**Input material:**
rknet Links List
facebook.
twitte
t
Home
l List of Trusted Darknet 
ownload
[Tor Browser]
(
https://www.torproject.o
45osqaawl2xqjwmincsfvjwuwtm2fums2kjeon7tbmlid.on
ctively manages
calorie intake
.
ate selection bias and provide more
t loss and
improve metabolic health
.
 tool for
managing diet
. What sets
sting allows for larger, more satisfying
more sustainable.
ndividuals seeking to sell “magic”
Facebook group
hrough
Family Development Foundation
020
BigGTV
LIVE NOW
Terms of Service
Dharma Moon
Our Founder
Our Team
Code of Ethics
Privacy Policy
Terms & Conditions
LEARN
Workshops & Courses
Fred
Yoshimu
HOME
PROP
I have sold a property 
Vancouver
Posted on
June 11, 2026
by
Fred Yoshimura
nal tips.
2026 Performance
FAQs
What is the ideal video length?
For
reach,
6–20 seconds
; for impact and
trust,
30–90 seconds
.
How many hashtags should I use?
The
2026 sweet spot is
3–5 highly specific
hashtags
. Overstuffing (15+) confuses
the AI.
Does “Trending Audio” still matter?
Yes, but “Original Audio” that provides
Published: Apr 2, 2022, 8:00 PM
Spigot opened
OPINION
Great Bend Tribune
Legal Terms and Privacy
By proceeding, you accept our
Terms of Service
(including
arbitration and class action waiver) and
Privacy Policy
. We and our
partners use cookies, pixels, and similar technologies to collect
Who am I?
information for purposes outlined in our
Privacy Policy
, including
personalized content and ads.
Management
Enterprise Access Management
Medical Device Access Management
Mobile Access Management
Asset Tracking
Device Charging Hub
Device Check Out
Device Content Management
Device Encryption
...
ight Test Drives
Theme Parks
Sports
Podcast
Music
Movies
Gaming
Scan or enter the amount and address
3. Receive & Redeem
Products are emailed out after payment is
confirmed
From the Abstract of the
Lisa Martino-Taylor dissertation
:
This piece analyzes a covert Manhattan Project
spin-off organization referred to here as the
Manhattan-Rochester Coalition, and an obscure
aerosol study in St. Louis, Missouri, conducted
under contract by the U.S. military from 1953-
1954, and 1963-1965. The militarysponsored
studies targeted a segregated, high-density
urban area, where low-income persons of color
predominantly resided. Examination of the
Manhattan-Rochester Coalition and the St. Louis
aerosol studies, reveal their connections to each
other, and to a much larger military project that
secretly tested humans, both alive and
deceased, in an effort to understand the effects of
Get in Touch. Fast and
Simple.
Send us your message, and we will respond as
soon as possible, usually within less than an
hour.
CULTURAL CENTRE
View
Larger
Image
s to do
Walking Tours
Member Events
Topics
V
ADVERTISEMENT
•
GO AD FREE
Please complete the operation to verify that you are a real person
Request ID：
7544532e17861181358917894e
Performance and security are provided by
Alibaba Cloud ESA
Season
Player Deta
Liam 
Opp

**What you have to do:**
Check each line of the entries above for the string "Management", and return those that contain it.

**Your solution:**
Management
Enterprise Access Management
Medical Device Access Management
Mobile Access Management
Device Content Management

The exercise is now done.